J'en tiens un. Petite robe pour la campagne (pl.2, La Gazette du Bon ton, 1913 n°8)
Lucien Vogel éditeur, Paris Juin 1913, 19x24,5cm, une feuille.
Original color print, printed on vergé paper, signed in the plate.
An original print used to illustrate the Gazette du bon ton, one of the most attractive and influential 20th century fashion magazines, featuring the talents of French artists and other contributors from the burgeoning Art Deco movement.

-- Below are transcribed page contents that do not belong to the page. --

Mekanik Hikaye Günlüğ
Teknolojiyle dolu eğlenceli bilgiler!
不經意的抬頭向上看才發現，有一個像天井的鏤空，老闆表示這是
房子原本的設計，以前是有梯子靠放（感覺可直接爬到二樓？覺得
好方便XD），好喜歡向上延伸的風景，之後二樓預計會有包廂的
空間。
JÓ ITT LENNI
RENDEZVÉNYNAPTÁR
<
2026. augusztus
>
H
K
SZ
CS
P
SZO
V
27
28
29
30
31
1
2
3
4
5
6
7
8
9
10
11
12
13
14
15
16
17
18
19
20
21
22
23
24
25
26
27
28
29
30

A celebrated fashion magazine established in 1912 by Lucien Vogel, La Gazette du bon ton appeared until 1925, with a hiatus from 1915 to 1920 due to the war (the editor-in-chief having been called up for service). It consisted of 69 issues printed in only 2,000 copies each and notably illustrated with 573 color plates and 148 sketches of the models of the great designers. Right from the start, this sumptuous publication "was aimed at bibliophiles and fashionable society," (Françoise Tétart-Vittu, "La Gazette du bon ton", in Dictionnaire de la mode, 2016) and was printed on fine vergé paper using a type cut specially for the magazine by Georges Peignot, known as Cochin, later used (in 1946) by Christian Dior. The prints were made using stencils, heightened in colors, some highlighted in gold or palladium.

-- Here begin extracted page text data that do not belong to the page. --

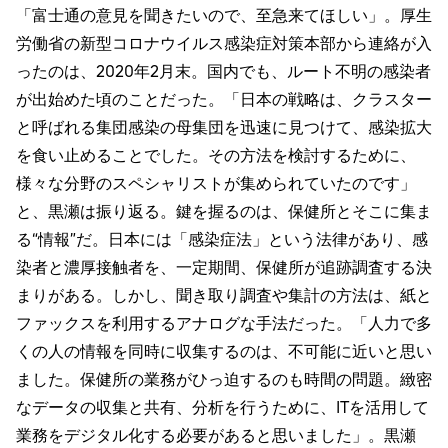
「富士通の意見を聞きたいので、至急来てほしい」。厚生
労働省の新型コロナウイルス感染症対策本部から連絡が入
ったのは、2020年2月末。国内でも、ルート不明の感染者
が出始めた頃のことだった。「日本の戦略は、クラスター
と呼ばれる集団感染の母集団を迅速に見つけて、感染拡大
を食い止めることでした。その方法を検討するために、
様々な分野のスペシャリストが集められていたのです」
と、黒瀬は振り返る。鍵を握るのは、保健所とそこに集ま
る“情報”だ。日本には「感染症法」という法律があり、感
染者と濃厚接触者を、一定期間、保健所が追跡調査する決
まりがある。しかし、聞き取り調査や集計の方法は、紙と
ファックスを利用するアナログな手法だった。「人力で多
くの人の情報を同時に収集するのは、不可能に近いと思い
ました。保健所の業務がひっ迫するのも時間の問題。緻密
なデータの収集と共有、分析を行うために、ITを活用して
業務をデジタル化する必要があると思いました」。黒瀬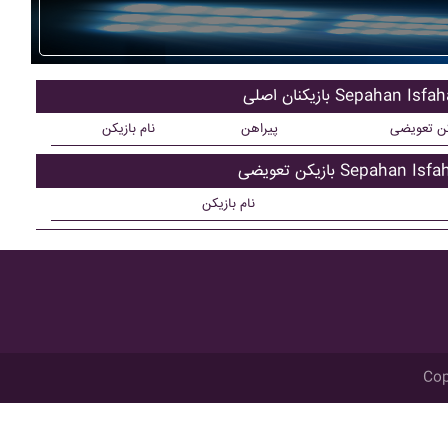
کنان اصلی Sepahan Isfahan
کن تعویضی
پیراهن
نام بازیکن
ن تعویضی Sepahan Isfahan
نام بازیکن
Cop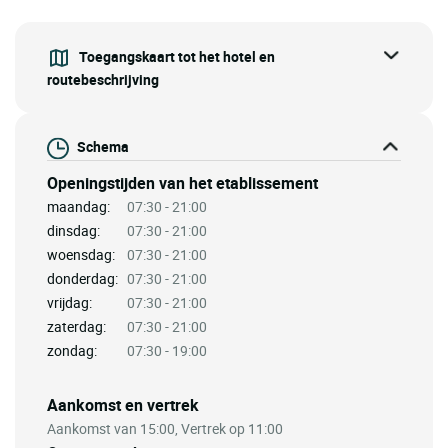
Toegangskaart tot het hotel en
routebeschrijving
Schema
Openingstijden van het etablissement
maandag:
07:30 - 21:00
dinsdag:
07:30 - 21:00
woensdag:
07:30 - 21:00
donderdag:
07:30 - 21:00
vrijdag:
07:30 - 21:00
zaterdag:
07:30 - 21:00
zondag:
07:30 - 19:00
Aankomst en vertrek
Aankomst van 15:00, Vertrek op 11:00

The story began in 1912, when Lucien Vogel, a man of the world involved in fashion (he had already been part of the fashion magazine Femina) decided, with his wife Cosette de Brunhoff - the sister of Jean, creator of Babar - to set up the Gazette du bon ton, subtitled at the time: "Art, fashion, frivolities." Georges Charensol noted the reasoning of the editor-in-chief: "'In 1910,' he observed, 'there was no really artistic fashion magazine, nothing representative of the spirit of the time. My dream was therefore to make a luxury magazine with truly modern artists...I was assured of success, because when it comes to fashion, no country on earth can compete with France.'" ("Un grand éditeur d'art. Lucien Vogel" in Les Nouvelles littéraires, no. 133, May 1925). The magazine was immediately successful, not only in France but also in the United States and Latin America.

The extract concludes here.